Every commercial enterprise must embrace the concept of continual improvement in order to effectively compete in the marketplace and survive. The American Society for Quality defines continual improvement as an ongoing effort to improve products, services or processes. Continuous improvement is a characteristic of a “learning culture” that enables proactive risk management through process assessment and improvement (from “Implementing Safety Management Systems in Aviation” by Alan J. Stolzer and Carl D. Halford). Organizations that always look at ways to make processes better will ultimately benefit from a safer and more efficient system. Everyone willingly participating in this concept helps all to truly understand what the root causes are while enabling better solutions.
This involvement also helps minimize the tendency for organizations to “drift into failure,” a term coined by professor, author, and pilot Sydney Dekker. It starts when we view our past successes as a guarantee of future safety: “We’ve always done it this way and have never had a problem.” This mindset leads to complacency and the possibility of narrowing the safety margins because we’ve gotten away with it before. Always being mindful of what could be done better will ultimately result in identifying potential problems, and help to prevent quality and safety deficiencies.

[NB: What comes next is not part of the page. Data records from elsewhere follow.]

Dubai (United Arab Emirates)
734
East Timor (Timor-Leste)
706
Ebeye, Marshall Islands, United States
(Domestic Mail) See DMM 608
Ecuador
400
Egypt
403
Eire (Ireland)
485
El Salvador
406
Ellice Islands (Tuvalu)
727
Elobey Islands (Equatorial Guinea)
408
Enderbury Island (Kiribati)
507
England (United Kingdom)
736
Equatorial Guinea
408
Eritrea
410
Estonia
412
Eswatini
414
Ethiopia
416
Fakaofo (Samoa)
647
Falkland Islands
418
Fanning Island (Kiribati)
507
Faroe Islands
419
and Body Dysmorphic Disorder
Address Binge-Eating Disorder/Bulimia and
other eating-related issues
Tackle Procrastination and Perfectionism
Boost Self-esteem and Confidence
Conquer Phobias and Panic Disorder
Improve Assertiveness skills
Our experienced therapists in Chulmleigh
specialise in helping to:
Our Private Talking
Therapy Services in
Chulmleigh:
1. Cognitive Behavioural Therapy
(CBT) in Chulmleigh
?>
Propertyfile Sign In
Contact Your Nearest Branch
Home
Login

Peter Drucker, the famed business professor and bestselling author, once said “Culture eats strategy for breakfast.” This was stated in respect to business management, but culture can have a profound effect on the success of an organization and its SMS. If the environment within your operation does not allow for your employees to express concern or identify potential issues, the likelihood of safety success is near zero. Leaders often think they know exactly what the problems are when in reality it is as if they are circling an iceberg with a host of issue lurking below the surface. By having a positive safety culture, those issues can rise to the surface more openly and be addressed before a negative consequence occurs. Ideally, organizations want their employees to be as C.S. Lewis once stated “...doing the right thing even when no one is watching.” By having this level of participation, it will enable the change management and continuous improvement processes to flourish and further enhance your SMS.

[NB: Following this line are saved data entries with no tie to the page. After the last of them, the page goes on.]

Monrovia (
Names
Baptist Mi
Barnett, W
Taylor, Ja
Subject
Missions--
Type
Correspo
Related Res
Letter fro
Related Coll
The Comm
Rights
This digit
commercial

While the elimination of aircraft accidents and/or serious incidents remains the ultimate goal of our industry, it is recognized that the aviation system cannot avoid hazards and associated risks. However, as more and more helicopter operations continue to implement and sustain SMS, they will see huge benefits to their company, employees, and customers – both from a safety and quality perspective. Also, by not forgetting to focus on the elements of change management, continuous improvement, and safety culture, these professionals will have a more integrated and predictive system. This can work for large and small operations alike. The great thing about SMS is that it is scalable and can work based upon your needs. Our willingness to learn and change is crucial. Organizations should never stop asking if they have the right stuff to achieve SMS success.